Four US citizens were shot at and kidnapped by gunmen after they crossed the Mexico border to buy medicine as a search is under way to find them, say authorities.
The FBI said the unidentified Americans had entered the northern city of Matamoros from Texas on Friday and were taken after armed men opened fire on their minivan.
Mexico’s president said the four had gone to purchase medicine and ended up caught in the crossfire between two groups of gunmen.
Andres Manuel Lopez Obrador told reporters: “These are people from the United States, and the information we have is that they crossed the border to buy medicine in Mexico and there was a confrontation between groups and they were detained.”

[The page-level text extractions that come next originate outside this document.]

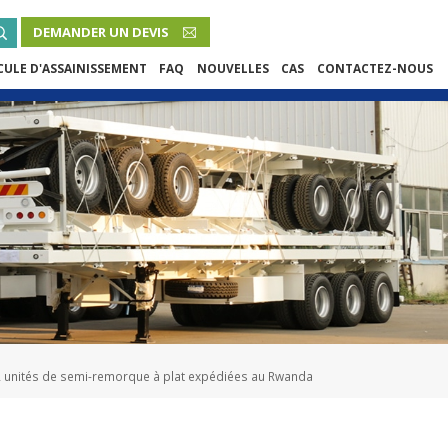
DEMANDER UN DEVIS
FRENCH
CULE D'ASSAINISSEMENT
FAQ
NOUVELLES
CAS
CONTACTEZ-NOUS
English
French
Русский язык
Español
Português
Malay
2 unités de semi-remorque à plat expédiées au Rwanda
ภาษา
بالعربية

“It’s already being taken care of. I believe it is going to be resolved. I expect so, I hope so,” he went on.
US President Joe Biden is aware of the “unacceptable” kidnappings, said the White House, which added it is “ready to provide all appropriate consular assistance, and US law enforcement is in touch with Mexican law enforcement”.
The FBI San Antonio Division office said all four Americans were “placed in a vehicle and taken from the scene by armed men”.
Matamoros is just located south of Brownsville, Texas.
US ambassador to Mexico Ken Salazar said the Americans were kidnapped at gunpoint and that an “innocent” Mexican was killed.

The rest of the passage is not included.